Долгим, торжественным было молчание обоих; потом во Франке снова начали просыпаться злые мысли, на мгновение уснувшие, и он поглядел на неё так, что она почувствовала, как он сурово её подозревал.
– Это сон или явь? – спросил Франек. – Ты… пани… Анна! Ты у меня? Ты рядом со мной? Когда я… уже не надеялся… увидеть тебя больше?!
– Почему? – спросила она спокойно.
– О, ты знаешь! – ответил Франек.
– Пожалуй, потому, что ты был в тюрьме, за решёткой которой нет надежды! – воскликнула Анна, пытаясь ещё обманывать себя.
Они переглянулись, не было необходимости говорить больше.
– Ты знаешь, – прибавила Анна, – что я от тебя усиленно хотела утаить.
– Только со вчерашнего дня я знаю и в горячке отчаяния провёл всю ночь; ты мысль, что ты могла измениться… ты тоже… даже ты… ядом меня жгла.
Обиженная Анна отошла.
– Ты мог это подумать? – сказала она тихо.
– Прости меня! Вчера утром меня освободили, а я не видел тебя; узнав в то же время о том несчастье (потому что иначе назвать это невозможно), я почувствовал себя словно убитым.
– О, бедный человек! – отвечала женщина. – Как тебе легко пришло сомнение в сердце людском. Я могла бы тебе это вечно помнить, но не могу разгневаться на тебя. В этом также немного моей вины. Почему не сказала тебе всё сама? Но нам сомневаться друг в друге… годится ли?
– Я виноват, прости! – сказал Франек. – Ни слова больше!
Анна грустно рассмеялась.
– О, я бы имела право больно чувствовать это моё богатство, потому что оно только теперь немного открыло мне сердце твоей матери. Если бы ты знал, как иначе она приняла меня сегодня, как я могла почувствовать, что во мне она уважала этот несчастный блеск золота. Ни покорностью, ни благодарностью, ни любовью к тебе не могла я купить её сердце, а сейчас!..

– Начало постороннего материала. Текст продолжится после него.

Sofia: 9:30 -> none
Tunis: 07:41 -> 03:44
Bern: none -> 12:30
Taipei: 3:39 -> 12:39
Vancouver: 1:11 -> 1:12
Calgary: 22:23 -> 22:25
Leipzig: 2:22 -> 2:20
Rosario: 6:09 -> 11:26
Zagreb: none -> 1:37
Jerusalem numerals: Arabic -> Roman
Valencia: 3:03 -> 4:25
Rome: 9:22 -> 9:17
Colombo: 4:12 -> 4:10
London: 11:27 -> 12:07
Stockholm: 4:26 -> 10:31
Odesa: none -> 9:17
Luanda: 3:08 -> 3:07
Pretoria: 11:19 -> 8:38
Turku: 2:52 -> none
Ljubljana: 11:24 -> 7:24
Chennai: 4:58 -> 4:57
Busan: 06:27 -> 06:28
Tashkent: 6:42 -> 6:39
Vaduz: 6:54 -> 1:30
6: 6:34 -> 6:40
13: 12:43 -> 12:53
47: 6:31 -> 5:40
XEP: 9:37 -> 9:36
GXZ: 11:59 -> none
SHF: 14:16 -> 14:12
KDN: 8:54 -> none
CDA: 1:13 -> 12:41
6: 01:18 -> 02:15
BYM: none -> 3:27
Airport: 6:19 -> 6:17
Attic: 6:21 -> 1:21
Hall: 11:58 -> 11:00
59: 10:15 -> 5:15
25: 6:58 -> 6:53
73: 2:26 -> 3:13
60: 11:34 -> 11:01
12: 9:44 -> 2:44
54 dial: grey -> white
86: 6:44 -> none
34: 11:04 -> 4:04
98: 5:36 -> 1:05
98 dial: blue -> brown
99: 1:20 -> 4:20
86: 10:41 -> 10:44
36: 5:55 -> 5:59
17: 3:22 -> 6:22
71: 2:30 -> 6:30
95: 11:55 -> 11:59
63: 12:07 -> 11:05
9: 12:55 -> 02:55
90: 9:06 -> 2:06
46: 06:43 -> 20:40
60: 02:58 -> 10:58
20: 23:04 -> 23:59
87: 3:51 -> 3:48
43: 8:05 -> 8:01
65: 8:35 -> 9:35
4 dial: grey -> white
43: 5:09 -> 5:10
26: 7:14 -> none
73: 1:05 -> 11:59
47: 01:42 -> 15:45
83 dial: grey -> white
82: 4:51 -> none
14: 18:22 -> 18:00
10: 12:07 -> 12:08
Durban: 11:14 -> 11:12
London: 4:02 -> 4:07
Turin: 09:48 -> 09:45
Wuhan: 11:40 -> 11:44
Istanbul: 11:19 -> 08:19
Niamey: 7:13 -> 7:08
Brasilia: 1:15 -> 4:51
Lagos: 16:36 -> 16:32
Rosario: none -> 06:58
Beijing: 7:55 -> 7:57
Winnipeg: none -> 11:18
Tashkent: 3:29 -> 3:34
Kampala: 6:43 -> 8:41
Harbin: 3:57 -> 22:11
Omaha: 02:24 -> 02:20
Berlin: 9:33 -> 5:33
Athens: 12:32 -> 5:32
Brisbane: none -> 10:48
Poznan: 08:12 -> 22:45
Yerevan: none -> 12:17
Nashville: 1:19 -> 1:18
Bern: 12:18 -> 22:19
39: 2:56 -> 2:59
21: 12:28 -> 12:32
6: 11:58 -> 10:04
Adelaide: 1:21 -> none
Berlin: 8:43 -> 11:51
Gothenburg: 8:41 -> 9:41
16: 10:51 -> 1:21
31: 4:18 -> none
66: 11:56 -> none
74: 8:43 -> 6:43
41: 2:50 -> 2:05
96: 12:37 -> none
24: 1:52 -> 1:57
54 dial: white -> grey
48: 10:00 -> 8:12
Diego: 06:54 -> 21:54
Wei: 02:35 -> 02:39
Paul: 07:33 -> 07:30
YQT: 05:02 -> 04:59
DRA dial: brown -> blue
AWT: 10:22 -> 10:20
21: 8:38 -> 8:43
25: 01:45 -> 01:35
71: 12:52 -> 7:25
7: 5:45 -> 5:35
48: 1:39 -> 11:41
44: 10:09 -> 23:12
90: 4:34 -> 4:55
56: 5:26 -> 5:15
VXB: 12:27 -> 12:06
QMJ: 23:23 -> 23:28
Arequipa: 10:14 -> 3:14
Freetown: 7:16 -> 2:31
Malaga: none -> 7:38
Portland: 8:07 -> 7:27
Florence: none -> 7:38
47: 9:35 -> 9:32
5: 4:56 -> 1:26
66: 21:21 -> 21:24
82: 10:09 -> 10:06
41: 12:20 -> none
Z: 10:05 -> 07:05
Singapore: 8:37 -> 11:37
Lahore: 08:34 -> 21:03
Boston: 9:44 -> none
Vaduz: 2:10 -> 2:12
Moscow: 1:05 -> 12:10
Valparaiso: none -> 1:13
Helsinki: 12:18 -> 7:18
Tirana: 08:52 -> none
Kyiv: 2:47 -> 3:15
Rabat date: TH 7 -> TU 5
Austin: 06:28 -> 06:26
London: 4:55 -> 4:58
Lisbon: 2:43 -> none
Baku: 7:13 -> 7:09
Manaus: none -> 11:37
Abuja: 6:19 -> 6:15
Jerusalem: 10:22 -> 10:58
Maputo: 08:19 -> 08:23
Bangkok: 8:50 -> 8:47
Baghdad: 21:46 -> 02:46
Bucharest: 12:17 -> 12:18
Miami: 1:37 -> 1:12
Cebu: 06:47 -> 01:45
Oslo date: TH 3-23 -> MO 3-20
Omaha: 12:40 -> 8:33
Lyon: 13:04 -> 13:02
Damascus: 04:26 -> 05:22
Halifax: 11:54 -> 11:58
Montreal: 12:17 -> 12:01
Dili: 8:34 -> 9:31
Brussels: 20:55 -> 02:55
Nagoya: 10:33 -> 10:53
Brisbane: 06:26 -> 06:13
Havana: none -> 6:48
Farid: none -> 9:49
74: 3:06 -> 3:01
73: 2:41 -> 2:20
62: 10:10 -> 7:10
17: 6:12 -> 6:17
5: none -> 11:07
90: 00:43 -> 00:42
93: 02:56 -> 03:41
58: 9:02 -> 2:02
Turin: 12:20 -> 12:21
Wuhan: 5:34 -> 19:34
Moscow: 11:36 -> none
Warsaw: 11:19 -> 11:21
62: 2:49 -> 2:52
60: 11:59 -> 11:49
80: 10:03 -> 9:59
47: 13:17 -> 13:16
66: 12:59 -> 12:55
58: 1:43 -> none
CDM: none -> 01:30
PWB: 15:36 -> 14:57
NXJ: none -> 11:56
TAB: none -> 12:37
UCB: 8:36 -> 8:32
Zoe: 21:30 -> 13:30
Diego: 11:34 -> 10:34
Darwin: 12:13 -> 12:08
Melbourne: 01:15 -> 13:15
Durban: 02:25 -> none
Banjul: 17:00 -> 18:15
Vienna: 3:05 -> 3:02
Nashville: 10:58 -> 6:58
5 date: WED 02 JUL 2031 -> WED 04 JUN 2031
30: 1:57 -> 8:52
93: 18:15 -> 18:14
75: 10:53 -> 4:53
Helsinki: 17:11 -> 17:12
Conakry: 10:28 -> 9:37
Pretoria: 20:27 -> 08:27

– Анна, прошу тебя, не говори ничего про мать!
– О, я не виню её, но себя! Она невольно подчинилась излишней любви к тебе, а я сурово унижена.
– Дорогая Анна, достаточно! Это мучает! Пусть для нас ничего не изменится. Мы те же и сердца те же самые! Не правда ли?
Их руки ещё раз сплелись; разговор продолжался тихим шёпотом, который никто повторить не сумеет, потому что беседа влюблённых есть больше музыкой, чем словом.
После описанный событий в Старом Городе всё снова вернулось к прежнему порядку, и пошла жизнь плавно, как она обычно идёт, без больших потрясений, без резких переворотов, однообразным бегом, который не позволяет посчитать ни дней, ни часов, похожих друг на друга.
Нога Франка, в которой пуля не повредила кость, заживала чрезвычайно быстро, только рука, насчёт которой сперва делали лучшие прогнозы, как-то тяжело поддавалась лечению. Рана была нанесена таким образом, что её было трудно перевязывать, что замедляло заживление. С палкой или тростью Франек мог прохаживаться по комнате, но рука неподвижно висела, пальцы двигались с трудом, омертвевшие, отказывались служить.
Теперь меньше навещали больного, потому что и сама молодёжь рассудила, что его подставлять не годилось, а Ендреёва как лев защищала дверь, ругала, впуская более подозрительных, следила, чтобы группами не входили.
Иногда на пороге доходило до бури, в которой старая торговка, не умеющая отмерять слова, давала узнать себя давним приятелям Франка. Зато к Анне проявляла всё больше уважения, заботу, почти материнскую благодарность, и со слезами целовала её белые ручки, на что растроганная девушка, забыв о предубеждении, обнимала её колени.
Но, увы, Анна очень редко могла прийти, отец был суровым, пан Эдвард неумолимо за ней шпионил; была теперь другая служанка, а поэтому было меньше причин выбегать в город, и дольше в нём задерживаться. Проводить время у Франка ей было нельзя, она пожимала ему руку и грустная уходила, а находила его теперь удивительно хмурым, всё более мрачным, хотя силы и здоровье возвращались.